Valenti also provides no evidence that Yocca was unable to obtain a safe abortion. We've heard nothing as to why Yocca waited until 24 weeks and then tried to self-abort. Murfreesboro is less than an hour from Nashville, where there is an abortion clinic. Yocca
had a job at Amazon fulfillment center. She has a boyfriend. She’s 31. She’s not some scared teenager without any resources. She’s a grown adult. Next, Valenti will be asking for a empathetic outrage for
Kimberly Pappas, not the newborn baby boy she suffocated in a bag in her desk.
If you have more empathy for the woman stabbing her unborn child with a coathanger than the child she is stabbing, you may just be a psychopath.
Valenti continues:
But we don’t live in a just world. We live in a world, in a country,
where women who want to end their pregnancies are considered
contemptible. And so Yocca, after her 24-week fetus was delivered, was arrested for first-degree attempted murder.

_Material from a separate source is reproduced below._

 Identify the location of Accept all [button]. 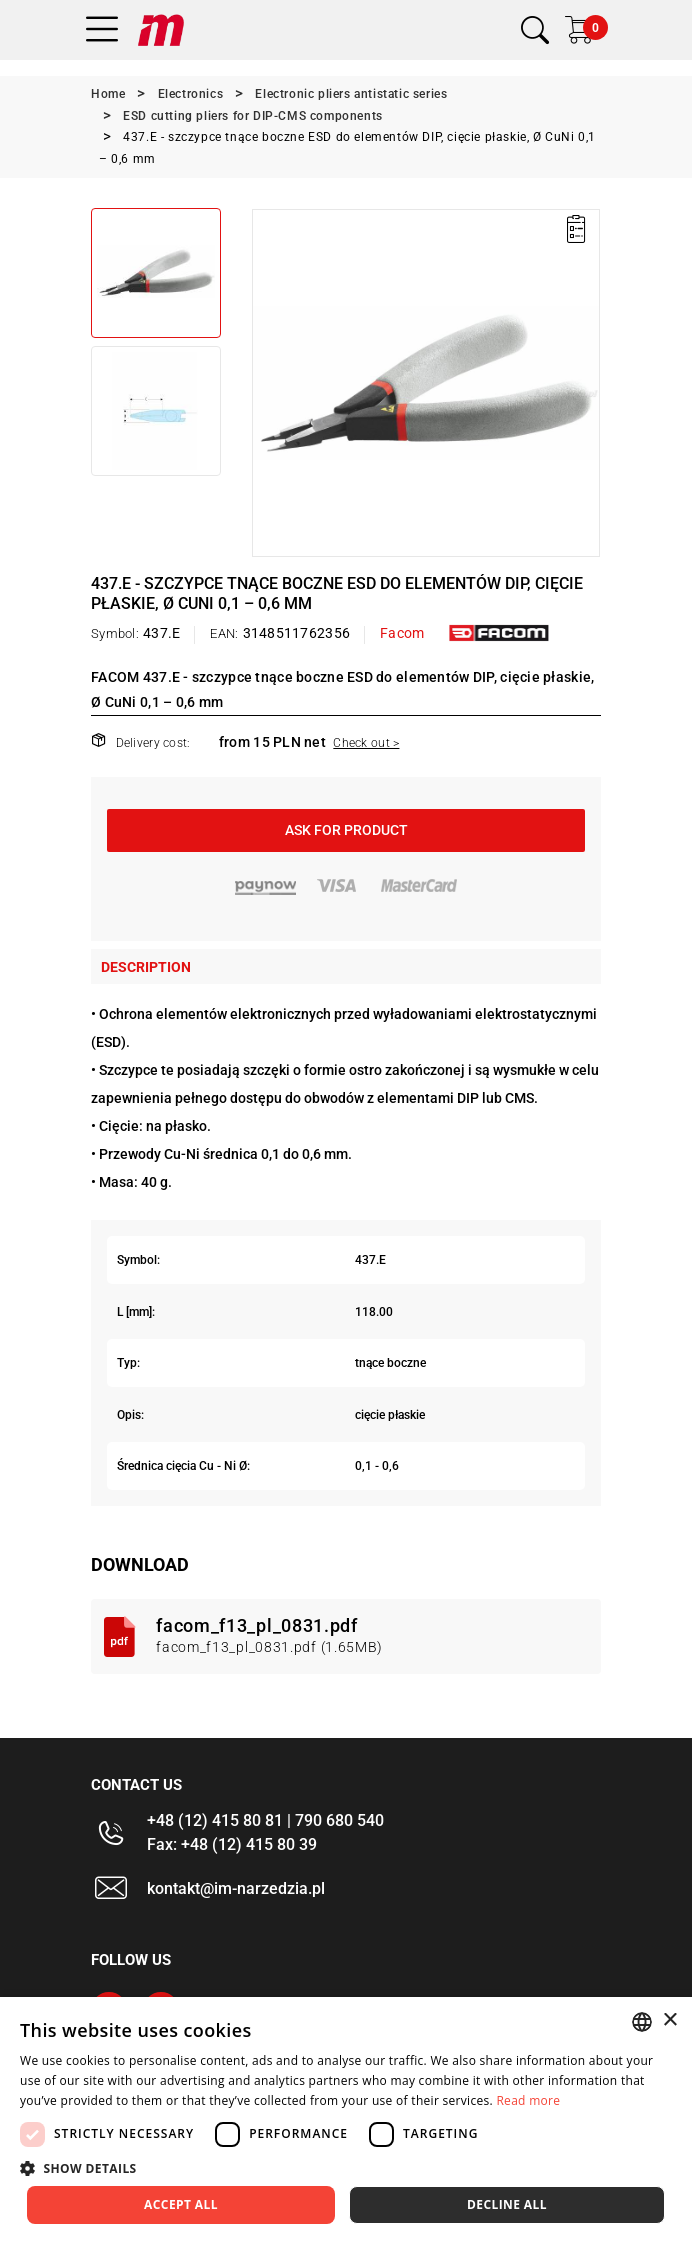 (181, 2204).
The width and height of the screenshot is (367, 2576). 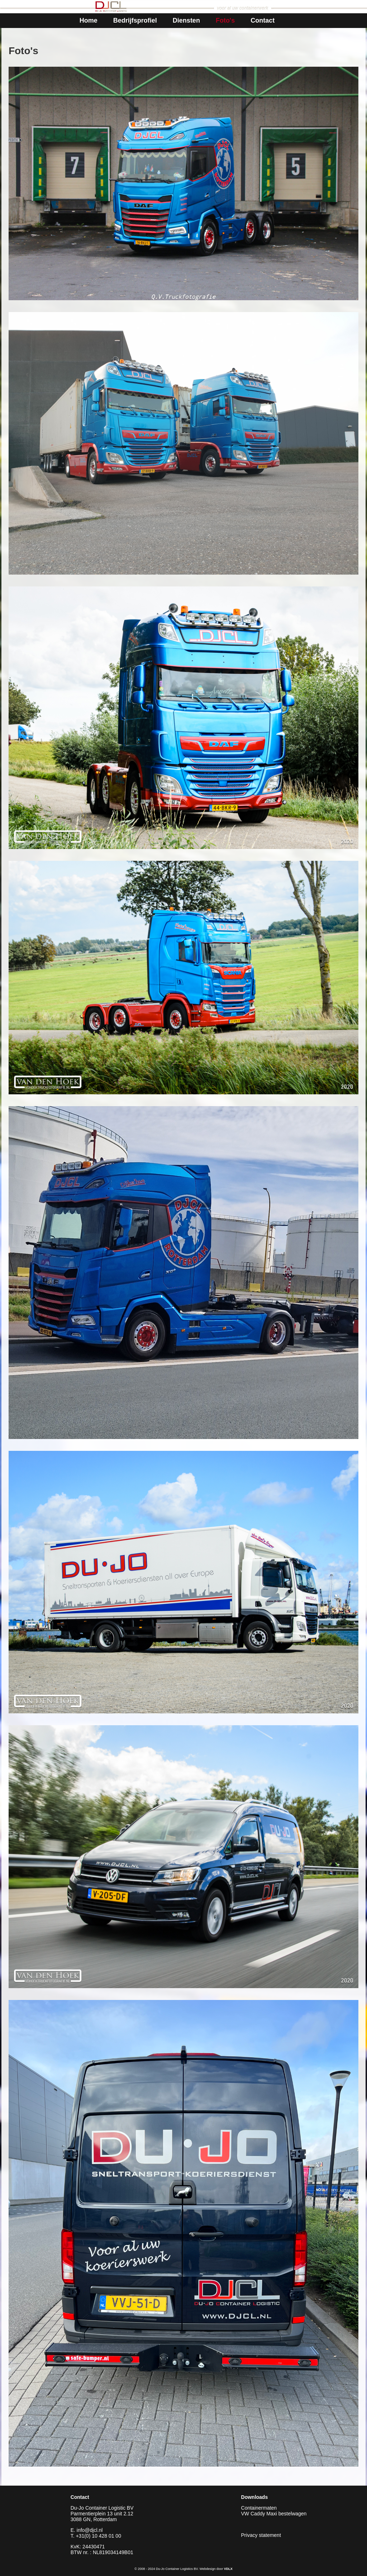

Well, that's what happens when you repeatedly stab a viable child with a coathanger. And yes, that's more just than ignoring what Yocca did or treated her actions like they deserve empathy. Also notice how Valenti calls the child a "fetus" after the child was delivered. I guess that allows her to completely ignore what that child went through and will go through the rest of his life because of his mother's actions.
Valenti then goes after a police officer who responded as any sane individual would:
In an interview with local media,
police sergeant Kyle Evans – displaying an incredible amount of
anti-abortion bias – said that Yocca “wanted to kill the child” and that
she “made very incriminating statements ... regarding wanting to end
the child’s life”. (Apparently wanting an abortion is criminal.)
Well, yes in this case (as the
Washington Post explains) attempting a self-abortion and injuring the unborn child is against the law in Tennessee. How is it anti-abortion bias to point out the obvious (Yocca "wanted to kill the child")? Is it because he used the word "child"? Is the 1.5 pound baby boy not a child because Yocca tried to kill him?
The Guardian had to issue a correction to the piece after Valenti originally claimed thousands of women were dying "every year" before Roe.
This piece was amended on 15 December 2015 to clarify that thousands of women died as a result of illegal abortions before Roe v Wade. An earlier version of this piece said thousands died every year.
That’s just embarrassing. Valenti has been writing about abortion for more than a decade yet she still thought thousands of women died every year before Roe v. Wade? It takes an epic level of thoughtlessness and complete lack of research to believe that. Or maybe she intentionally lied and thought she could get away with it.